La Corte d’Appello di Bari ha assolto un imprenditore barese dall’accusa di aver occultato e distrutto le scritture contabili della società di cui era legale rappresentante, ribaltando così la sentenza di primo grado che lo aveva condannato a un anno e sei mesi di reclusione. La decisione è arrivata dopo un attento esame delle prove raccolte nel processo d’appello, che ha portato i giudici a ritenere “insussistente il fatto”. L’imprenditore, di origini foggiane, era stato inizialmente ritenuto colpevole di aver deliberatamente eliminato la documentazione contabile della sua società, impedendo al fisco di ricostruire con precisione il volume d’affari dell’azienda. Tuttavia, la difesa, rappresentata dall’avvocato Antonio La Scala, ha saputo dimostrare che negli anni d’imposta oggetto della verifica fiscale da parte della Guardia di Finanza non era stata raggiunta la prova della pregressa esistenza della necessaria documentazione.

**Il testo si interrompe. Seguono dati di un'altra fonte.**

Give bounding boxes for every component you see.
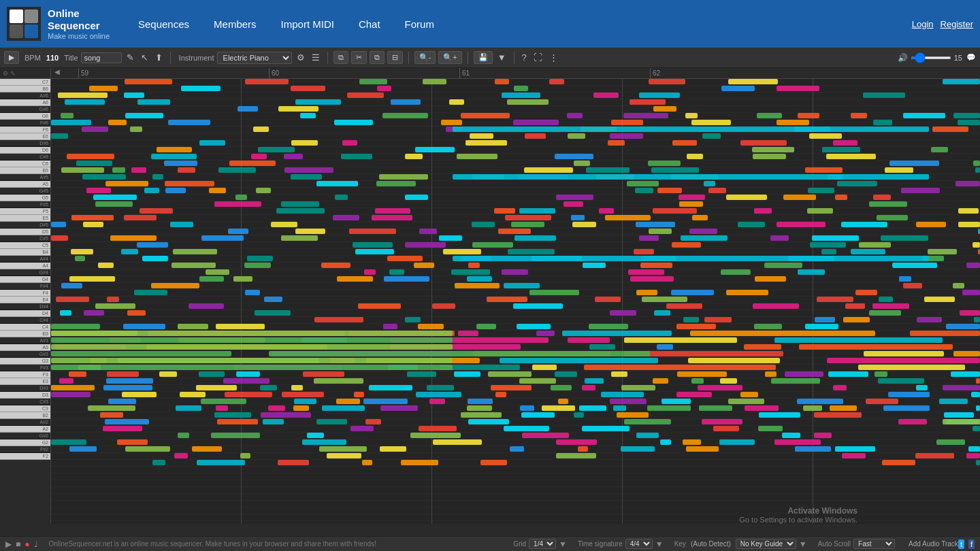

In altre parole, mancavano elementi certi per affermare che le scritture contabili fossero state effettivamente create e successivamente distrutte o occultate dall’imputato. Un elemento chiave nella strategia difensiva è stato il fatto che, al momento dell’accesso dei militari della Guardia di Finanza presso il domicilio dell’imprenditore, la società risultava già inattiva e non più operante. Tale circostanza è stata ritenuta decisiva per sostenere la tesi della non configurabilità del reato. Infatti, come ha sottolineato la difesa, perché si possa parlare di occultamento o distruzione di scritture contabili, è necessario che queste siano state in precedenza istituite. Nel caso specifico, invece, non vi era alcuna prova che tali scritture fossero mai esistite, escludendo così la possibilità che l’imputato le avesse eliminate o nascoste.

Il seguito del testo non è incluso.